### Task objective
Please reproduce the listing verbatim, without its images.

### Given records
▬▬▬▬▬▬▬▬▬▬
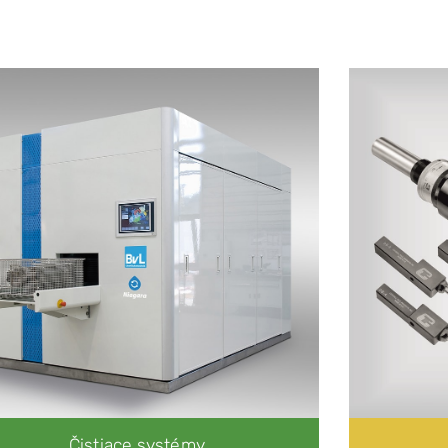
Čistiace systémy
OCEAN – s otáčaním okolo vertikálnej osi
NIAGARA – s otáčaním okolo horizontálnej osi
YUKON – priebežné práčky
PACIFIC – práčky pre veľkorozmerné diely
GEYSER – vysokotlakové systémy
Čistiace systémy
UNIX
ROBUR
ROUNDJET
ROTOR
TUNNEL
WORKSHOP DIVISION
Filtračné a recyklačné zariadenia
Odparovacie zariadenia
Zariadenie pre čistenie strojov a filtráciu kvapalín
Pásové odlučovače oleja
Filtre Iprotect
Čistiace systémy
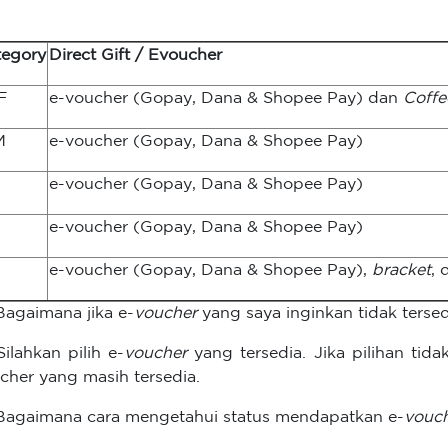
tegory
Direct Gift / Evoucher
F
e-voucher (Gopay, Dana & Shopee Pay) dan
Coffe
M
e-voucher (Gopay, Dana & Shopee Pay)
e-voucher (Gopay, Dana & Shopee Pay)
e-voucher (Gopay, Dana & Shopee Pay)
e-voucher (Gopay, Dana & Shopee Pay),
bracket
, 
Bagaimana jika e-
voucher
yang saya inginkan tidak terse
Silahkan pilih e-
voucher
yang tersedia. Jika pilihan tid
cher yang masih tersedia.
Bagaimana cara mengetahui status mendapatkan e-
vouc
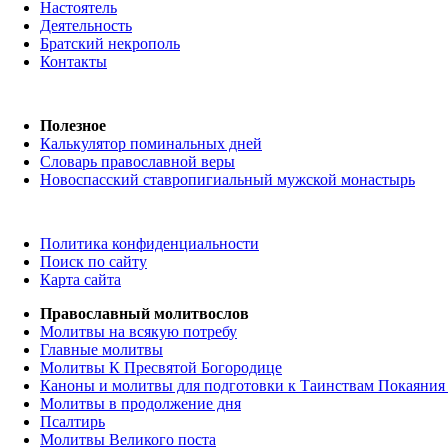
Настоятель
Деятельность
Братский некрополь
Контакты
Полезное
Калькулятор поминальных дней
Словарь православной веры
Новоспасский ставропигиальный мужской монастырь
Политика конфиденциальности
Поиск по сайту
Карта сайта
Православный молитвослов
Молитвы на всякую потребу
Главные молитвы
Молитвы К Пресвятой Богородице
Каноны и молитвы для подготовки к Таинствам Покаяния
Молитвы в продолжение дня
Псалтирь
Молитвы Великого поста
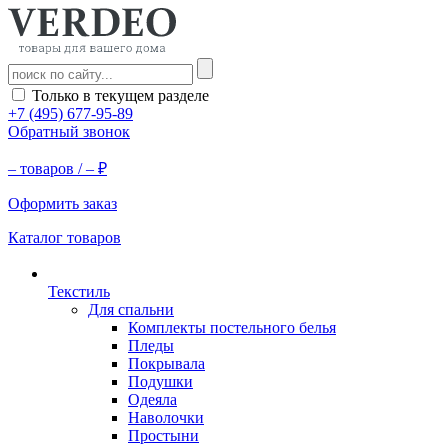
Только в текущем разделе
+7 (495) 677-95-89
Обратный звонок
–
товаров /
–
₽
Оформить заказ
Каталог товаров
Текстиль
Для спальни
Комплекты постельного белья
Пледы
Покрывала
Подушки
Одеяла
Наволочки
Простыни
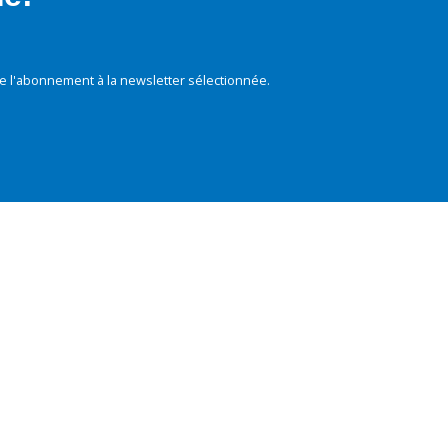
e l'abonnement à la newsletter sélectionnée.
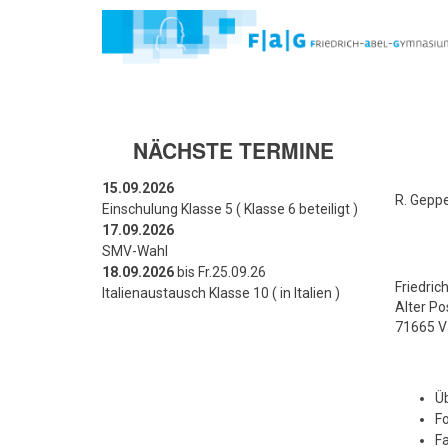
Direkt
zum
Inhalt
NÄCHSTE TERMINE
15.09.2026
R. Geppe
Einschulung Klasse 5 ( Klasse 6 beteiligt )
17.09.2026
SMV-Wahl
18.09.2026
bis Fr.25.09.26
Friedri
Italienaustausch Klasse 10 ( in Italien )
Alter P
71665 V
Üb
Fo
Fa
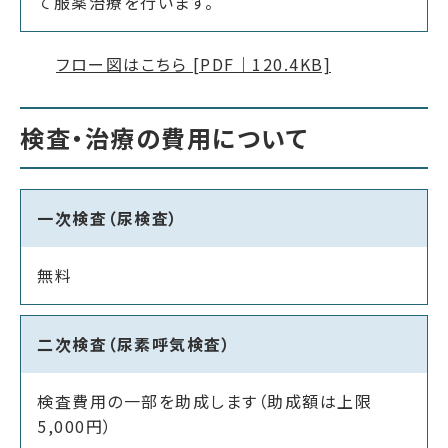
て服薬治療を行います。
フロー図はこちら [PDF｜120.4KB]
検査・治療の費用について
一次検査（尿検査）
無料
二次検査（尿素呼気検査）
検査費用の一部を助成します（助成額は上限
5,000円）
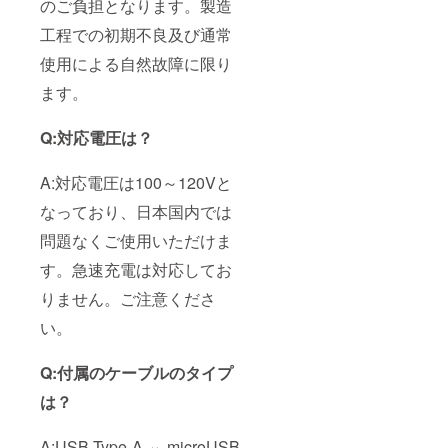
のご負担となります。製造
工程での初期不良及び通常
使用による自然故障に限り
ます。
Q:対応電圧は？
A:対応電圧は100～120Vと
なっており、日本国内では
問題なくご使用いただけま
す。急速充電は対応してお
りません。ご注意くださ
い。
Q:付属のケーブルのタイプ
は？
A:USB Type-A ⇔ microUSB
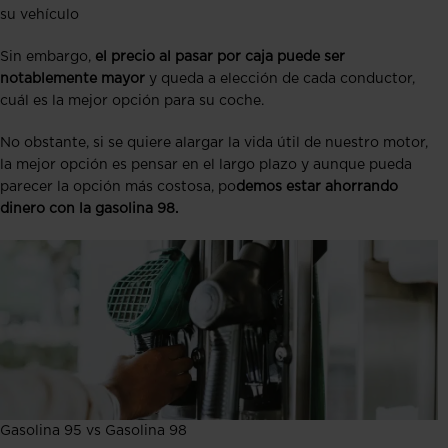
su vehículo
Sin embargo,
el precio al pasar por caja puede ser
notablemente mayor
y queda a elección de cada conductor,
cuál es la mejor opción para su coche.
No obstante, si se quiere alargar la vida útil de nuestro motor,
la mejor opción es pensar en el largo plazo y aunque pueda
parecer la opción más costosa, po
demos estar ahorrando
dinero con la gasolina 98.
Gasolina 95 vs Gasolina 98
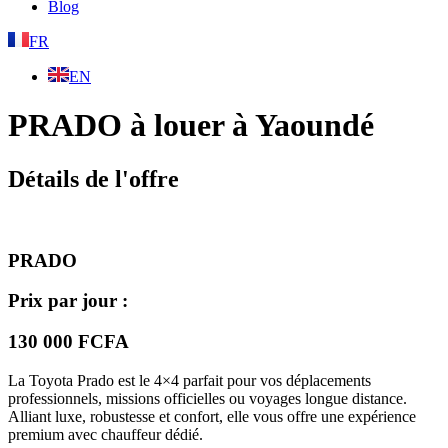
Blog
FR
EN
PRADO à louer à Yaoundé
Détails de l'offre
PRADO
Prix par jour :
130 000 FCFA
La Toyota Prado est le 4×4 parfait pour vos déplacements
professionnels, missions officielles ou voyages longue distance.
Alliant luxe, robustesse et confort, elle vous offre une expérience
premium avec chauffeur dédié.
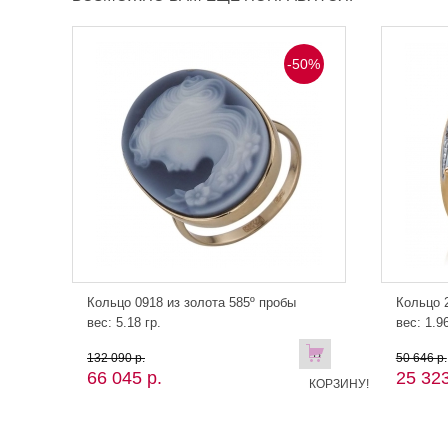
-50%
Кольцо 0918 из золота 585º пробы
Кольцо 2
вес: 5.18 гр.
вес: 1.96
В
132 090 р.
50 646 р.
66 045 р.
25 323
КОРЗИНУ!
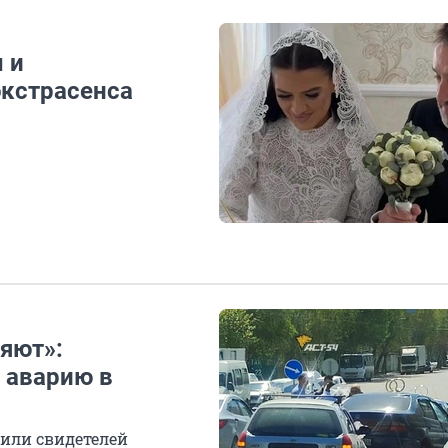
 и
экстрасенса
яют»:
 аварию в
били свидетелей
▬▬▬▬▬▬▬▬▬▬
### Task answer
Čistiace systémy
OCEAN – s otáčaním okolo vertikálnej osi
NIAGARA – s otáčaním okolo horizontálnej osi
YUKON – priebežné práčky
PACIFIC – práčky pre veľkorozmerné diely
GEYSER – vysokotlakové systémy
Čistiace systémy
UNIX
ROBUR
ROUNDJET
ROTOR
TUNNEL
WORKSHOP DIVISION
Filtračné a recyklačné zariadenia
Odparovacie zariadenia
Zariadenie pre čistenie strojov a filtráciu kvapalín
Pásové odlučovače oleja
Filtre Iprotect
Čistiace systémy
tegory
Direct Gift / Evoucher
F
e-voucher (Gopay, Dana & Shopee Pay) dan
Coffe
M
e-voucher (Gopay, Dana & Shopee Pay)
e-voucher (Gopay, Dana & Shopee Pay)
e-voucher (Gopay, Dana & Shopee Pay)
e-voucher (Gopay, Dana & Shopee Pay),
bracket
, 
Bagaimana jika e-
voucher
yang saya inginkan tidak terse
Silahkan pilih e-
voucher
yang tersedia. Jika pilihan tid
cher yang masih tersedia.
Bagaimana cara mengetahui status mendapatkan e-
vouc
Настоятель
Деятельность
Братский некрополь
Контакты
Полезное
Калькулятор поминальных дней
Словарь православной веры
Новоспасский ставропигиальный мужской монастырь
Политика конфиденциальности
Поиск по сайту
Карта сайта
Православный молитвослов
Молитвы на всякую потребу
Главные молитвы
Молитвы К Пресвятой Богородице
Каноны и молитвы для подготовки к Таинствам Покаяния
Молитвы в продолжение дня
Псалтирь
Молитвы Великого поста
Только в текущем разделе
+7 (495) 677-95-89
Обратный звонок
–
товаров /
–
₽
Оформить заказ
Каталог товаров
Текстиль
Для спальни
Комплекты постельного белья
Пледы
Покрывала
Подушки
Одеяла
Наволочки
Простыни
e l'abonnement à la newsletter sélectionnée.
Direkt
zum
Inhalt
NÄCHSTE TERMINE
15.09.2026
R. Geppe
Einschulung Klasse 5 ( Klasse 6 beteiligt )
17.09.2026
SMV-Wahl
18.09.2026
bis Fr.25.09.26
Friedri
Italienaustausch Klasse 10 ( in Italien )
Alter P
71665 V
Üb
Fo
Fa
て服薬治療を行います。
フロー図はこちら [PDF｜120.4KB]
検査・治療の費用について
一次検査（尿検査）
無料
二次検査（尿素呼気検査）
検査費用の一部を助成します（助成額は上限
5,000円）
のご負担となります。製造
工程での初期不良及び通常
使用による自然故障に限り
ます。
Q:対応電圧は？
A:対応電圧は100～120Vと
なっており、日本国内では
問題なくご使用いただけま
す。急速充電は対応してお
りません。ご注意くださ
い。
Q:付属のケーブルのタイプ
は？
A:USB Type-A ⇔ microUSB
su vehículo
Sin embargo,
el precio al pasar por caja puede ser
notablemente mayor
y queda a elección de cada conductor,
cuál es la mejor opción para su coche.
No obstante, si se quiere alargar la vida útil de nuestro motor,
la mejor opción es pensar en el largo plazo y aunque pueda
parecer la opción más costosa, po
demos estar ahorrando
dinero con la gasolina 98.
Gasolina 95 vs Gasolina 98
Blog
FR
EN
PRADO à louer à Yaoundé
Détails de l'offre
PRADO
Prix par jour :
130 000 FCFA
La Toyota Prado est le 4×4 parfait pour vos déplacements
professionnels, missions officielles ou voyages longue distance.
Alliant luxe, robustesse et confort, elle vous offre une expérience
premium avec chauffeur dédié.
-50%
Кольцо 0918 из золота 585º пробы
Кольцо 2
вес: 5.18 гр.
вес: 1.96
В
132 090 р.
50 646 р.
66 045 р.
25 323
КОРЗИНУ!
 и
экстрасенса
яют»:
 аварию в
били свидетелей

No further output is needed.